### Material for this task
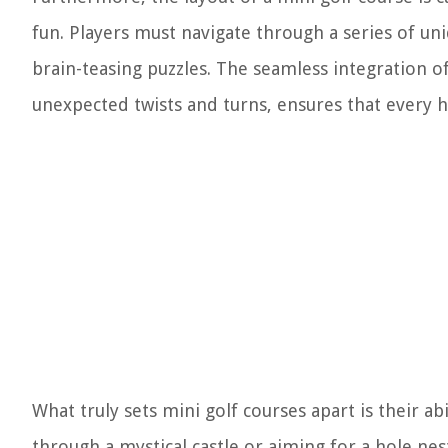
fun. Players must navigate through a series of un
brain-teasing puzzles. The seamless integration o
unexpected twists and turns, ensures that every ho
What truly sets mini golf courses apart is their ab
through a mystical castle or aiming for a hole nes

### Required action
Review the entries above and return every line where "through" appears.

### Exercise response
fun. Players must navigate through a series of un
through a mystical castle or aiming for a hole nes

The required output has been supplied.